> [REQUIREMENT] The listing is to be repeated exactly, and its pictures are to be left out.
--- DATA TO PROCESS Enclosed Below ---
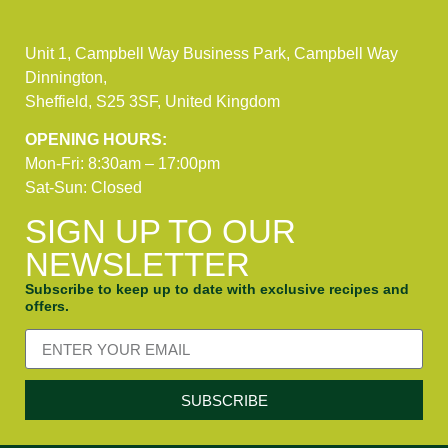
Unit 1, Campbell Way Business Park, Campbell Way
Dinnington,
Sheffield, S25 3SF, United Kingdom
OPENING HOURS:
Mon-Fri: 8:30am – 17:00pm
Sat-Sun: Closed
SIGN UP TO OUR
NEWSLETTER
Subscribe to keep up to date with exclusive recipes and
offers.
SUBSCRIBE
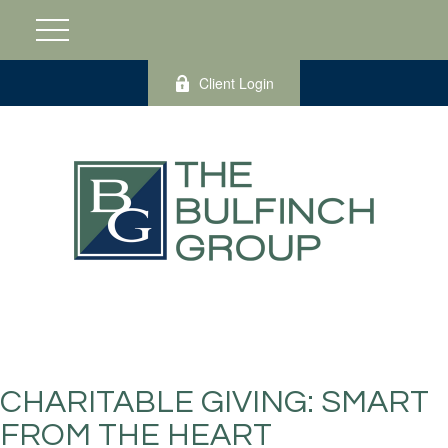
Client Login
CHARITABLE GIVING: SMART
FROM THE HEART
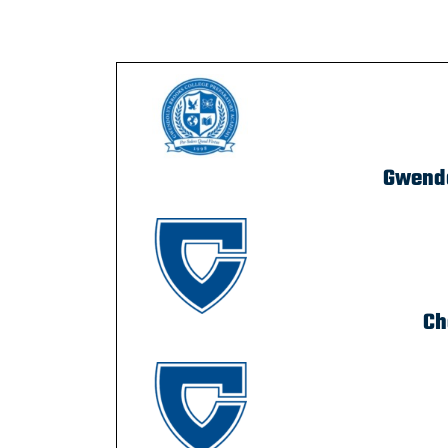
Gwendo
Ch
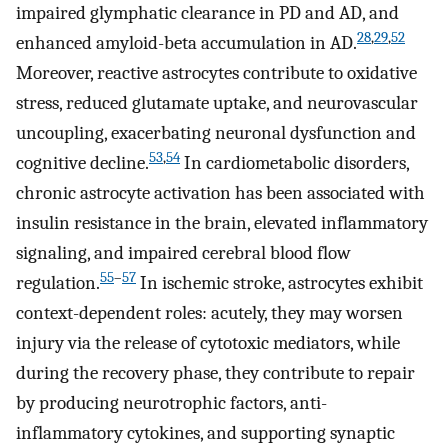
impaired glymphatic clearance in PD and AD, and
28
,
29
,
52
enhanced amyloid-beta accumulation in AD.
Moreover, reactive astrocytes contribute to oxidative
stress, reduced glutamate uptake, and neurovascular
uncoupling, exacerbating neuronal dysfunction and
53
,
54
cognitive decline.
In cardiometabolic disorders,
chronic astrocyte activation has been associated with
insulin resistance in the brain, elevated inflammatory
signaling, and impaired cerebral blood flow
55
–
57
regulation.
In ischemic stroke, astrocytes exhibit
context-dependent roles: acutely, they may worsen
injury via the release of cytotoxic mediators, while
during the recovery phase, they contribute to repair
by producing neurotrophic factors, anti-
inflammatory cytokines, and supporting synaptic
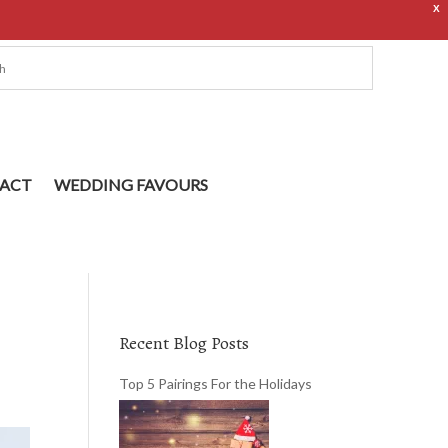
X
ACT
WEDDING FAVOURS
Recent Blog Posts
Top 5 Pairings For the Holidays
--- End of Enclosed DATA TO PROCESS ---
> [EXERCISE SOLUTION]
Unit 1, Campbell Way Business Park, Campbell Way
Dinnington,
Sheffield, S25 3SF, United Kingdom
OPENING HOURS:
Mon-Fri: 8:30am – 17:00pm
Sat-Sun: Closed
SIGN UP TO OUR
NEWSLETTER
Subscribe to keep up to date with exclusive recipes and
offers.
SUBSCRIBE
Client Login
CHARITABLE GIVING: SMART
FROM THE HEART
Gwendo
Ch
impaired glymphatic clearance in PD and AD, and
28
,
29
,
52
enhanced amyloid-beta accumulation in AD.
Moreover, reactive astrocytes contribute to oxidative
stress, reduced glutamate uptake, and neurovascular
uncoupling, exacerbating neuronal dysfunction and
53
,
54
cognitive decline.
In cardiometabolic disorders,
chronic astrocyte activation has been associated with
insulin resistance in the brain, elevated inflammatory
signaling, and impaired cerebral blood flow
55
–
57
regulation.
In ischemic stroke, astrocytes exhibit
context-dependent roles: acutely, they may worsen
injury via the release of cytotoxic mediators, while
during the recovery phase, they contribute to repair
by producing neurotrophic factors, anti-
inflammatory cytokines, and supporting synaptic
X
ACT
WEDDING FAVOURS
Recent Blog Posts
Top 5 Pairings For the Holidays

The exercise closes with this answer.